This routine is directly called anywhere in the program, but IDA very

helpfully tells us that the value 403520 is referenced at 403D3F

(actually it will give you the starting address of the function it

occurs in and an offset, but I will usually translate that into an

address in this article).  Follow the hyperlink and we find ourselves

in a familiar place:  just past the explicit file size check and

before the rather vulgar expiration date check (now would be a good

time to patch it before you forget-- Jan 1st isn't that far away).
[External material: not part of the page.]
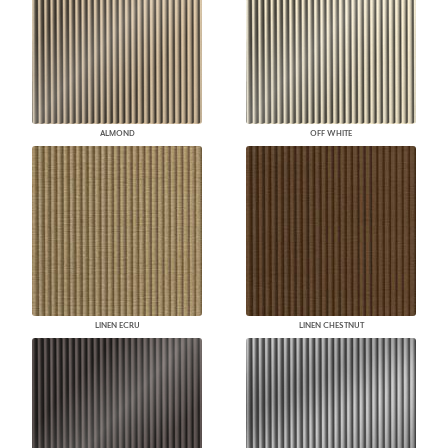
ALMOND
OFF WHITE
LINEN ECRU
LINEN CHESTNUT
403520 is moved into ebx, then we get the expiration check, then call

ebx.  But look, depending on the value of esi at 403CDE, either 403520

or 40352C is moved into ebx.  Let's jump back to 40352C and see what's

going on there.



40352C calls two functions, one indirectly, and returns.  A little

thought will tell you that this routine must be called when a new file

(i.e., a file to be disassembled rather than a saved database) is

loaded into IDA.  Why?  Well, we ought to assume that the expiration

date is always checked and therefore, since execution follows

immediately to the call ebx and we don't get the message about loading

old databases when we load new files (obviously), it must call 40352C

(this can be verified in SoftICE if you feel like it).  Therefore, the

value of esi at 403CDE must indicate whether or not we've got a new

file or a saved database.



This, unfortunately, is the point at which pedagogy must depart from

actual practice, because explaining everything I tried at this point

would take far too long and furthermore I can't even remember

everything I did that might be significant.  Instead, I will attempt a

rational reconstruction of the process and try to cover the major

points of interest.  Remember, though, that this crack required a lot

of tedious pouring through code and slowing but surely putting

together a rather detailed picture of everything that IDA does between

starting up and displaying the message saying that it can't load old

databases.  I could not have hoped to put such a picture of IDA

together without IDA itself.  The commenting and renaming features and

all the other features that make it a truly interactive disassembler

(unlike w32dasm which is basically a text viewer) are what saved me

hours of scratching done notes and trying to remember where I had been

and what functions did what.



Enough of that and on with the crack.  There are two reasonable things

to do here.  One is to trace back the value of esi and see how it gets

set.  The other is to simply force the code to jump to 40352C no

matter what.  Let's try the second, but it sounds like more fun.  Fire

up the text editor and change the byte at file offset 3340h from 20h

to 2Ch.  Start up IDA, load a saved database and see what happens.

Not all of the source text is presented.